Each line below must be set down exactly; omit any image you find.

§ **Source data**
========

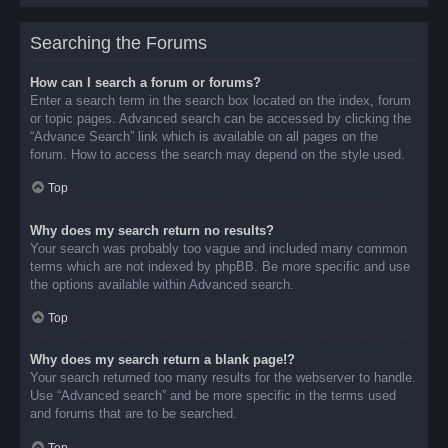
Searching the Forums
How can I search a forum or forums?
Enter a search term in the search box located on the index, forum
or topic pages. Advanced search can be accessed by clicking the
“Advance Search” link which is available on all pages on the
forum. How to access the search may depend on the style used.
Top
Why does my search return no results?
Your search was probably too vague and included many common
terms which are not indexed by phpBB. Be more specific and use
the options available within Advanced search.
Top
Why does my search return a blank page!?
Your search returned too many results for the webserver to handle.
Use “Advanced search” and be more specific in the terms used
and forums that are to be searched.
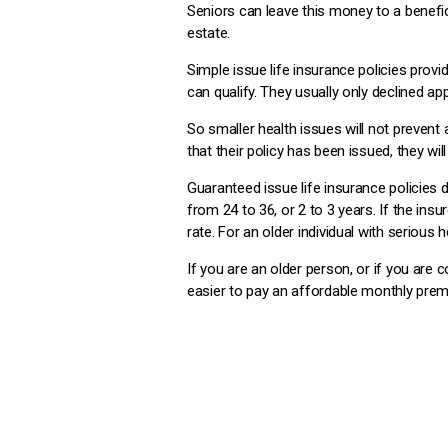
Seniors can leave this money to a benefic
estate.
Simple issue life insurance policies prov
can qualify. They usually only declined ap
So smaller health issues will not prevent
that their policy has been issued, they wil
Guaranteed issue life insurance policies d
from 24 to 36, or 2 to 3 years. If the ins
rate. For an older individual with serious he
If you are an older person, or if you are 
easier to pay an affordable monthly prem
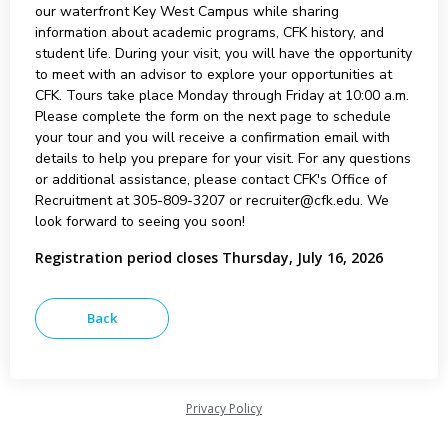
our waterfront Key West Campus while sharing
information about academic programs, CFK history, and
student life. During your visit, you will have the opportunity
to meet with an advisor to explore your opportunities at
CFK. Tours take place Monday through Friday at 10:00 a.m.
Please complete the form on the next page to schedule
your tour and you will receive a confirmation email with
details to help you prepare for your visit. For any questions
or additional assistance, please contact CFK's Office of
Recruitment at 305-809-3207 or recruiter@cfk.edu. We
look forward to seeing you soon!
Registration period closes Thursday, July 16, 2026
Privacy Policy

========

§ **Exercise output**
Searching the Forums
How can I search a forum or forums?
Enter a search term in the search box located on the index, forum
or topic pages. Advanced search can be accessed by clicking the
“Advance Search” link which is available on all pages on the
forum. How to access the search may depend on the style used.
Top
Why does my search return no results?
Your search was probably too vague and included many common
terms which are not indexed by phpBB. Be more specific and use
the options available within Advanced search.
Top
Why does my search return a blank page!?
Your search returned too many results for the webserver to handle.
Use “Advanced search” and be more specific in the terms used
and forums that are to be searched.
Seniors can leave this money to a benefic
estate.
Simple issue life insurance policies prov
can qualify. They usually only declined ap
So smaller health issues will not prevent
that their policy has been issued, they wil
Guaranteed issue life insurance policies d
from 24 to 36, or 2 to 3 years. If the ins
rate. For an older individual with serious he
If you are an older person, or if you are 
easier to pay an affordable monthly prem
our waterfront Key West Campus while sharing
information about academic programs, CFK history, and
student life. During your visit, you will have the opportunity
to meet with an advisor to explore your opportunities at
CFK. Tours take place Monday through Friday at 10:00 a.m.
Please complete the form on the next page to schedule
your tour and you will receive a confirmation email with
details to help you prepare for your visit. For any questions
or additional assistance, please contact CFK's Office of
Recruitment at 305-809-3207 or recruiter@cfk.edu. We
look forward to seeing you soon!
Registration period closes Thursday, July 16, 2026
Privacy Policy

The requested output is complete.